Les étudiants ont aussi accès à d'autres types d'aide. Des séances supplémentaires
de Mathématiques élémentaires sont organisées entre novembre et décembre pour
aider ceux qui ont échoué à préparer l'examen de janvier. Il peut paraître
inconcevable qu'un étudiant n'ayant pas répondu aux exigences d'un cours dit
élémentaire puisse suivre le cursus de la première candidature. Paradoxalement,
certains échouent en novembre, réussissent en janvier et accèdent à la deuxième
candidature sans problème. Nous expliquons ce phénomène de la façon suivante :
nous avons souligné ci-dessus l'incapacité de beaucoup d'étudiants à fournir le
travail exigé dès leur entrée à l'université et à s'organiser. L'examen de novembre
est un signal d'alarme. Ils prennent alors conscience de la nécessité de s'impliquer
réellement dans leurs études. Ces séances les aident à combler leurs lacunes.

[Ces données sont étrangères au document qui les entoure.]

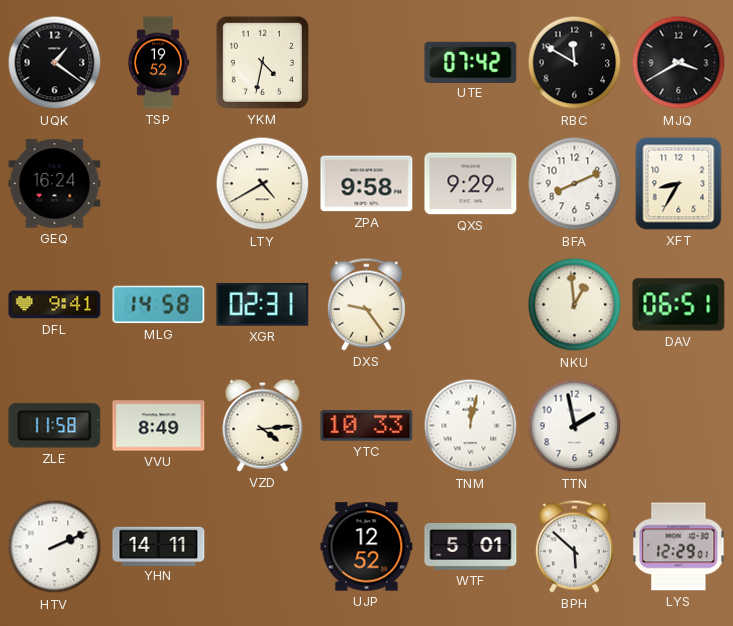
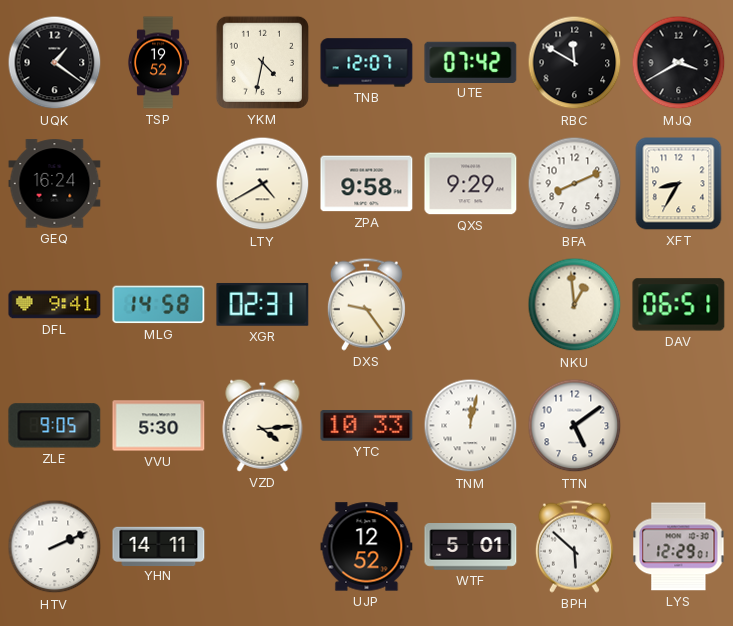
TNB: none -> 12:07
ZLE: 11:58 -> 9:05
VVU: 8:49 -> 5:30
TTN: 1:58 -> 5:09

Étant moins nombreux, ils bénéficient aussi d'une présentation du cours adaptée
à leurs problèmes.
A la fin de l'année, des séances de préparation aux examens sont organisées. Les
étudiants y résolvent par petits groupes des exercices supplémentaires ou des
examens antérieurs. Les questions sont spécifiquement choisies pour leur montrer
quel niveau mathématique ils ont atteint et quels types d'efforts ils devront
fournir pour réussir. Les étudiants qui le souhaitent y présentent aussi les
démonstrations des théorèmes importants, ce qui constitue une très bonne
répétition pour les examens oraux.
2 Une analyse du système
Pour résumer, l'aide proposée aux étudiants se compose actuellement des
activités suivantes que nous scindons en deux périodes :
Avant novembre
- un cours obligatoire de Mathématiques élémentaires,
- des tests hebdomadaires et des séances de correction,
- un séminaire.
Ce type d'encadrement tente de faire prendre conscience aux étudiants de tout
l'investissement qu'ils doivent accorder à leurs études et de maîtriser les
bases.
Après novembre
- des séances supplémentaires de Mathématiques élémentaires,
- des séances de remédiation les lundis matin en rapport avec les cours,
- des séances de préparation aux examens.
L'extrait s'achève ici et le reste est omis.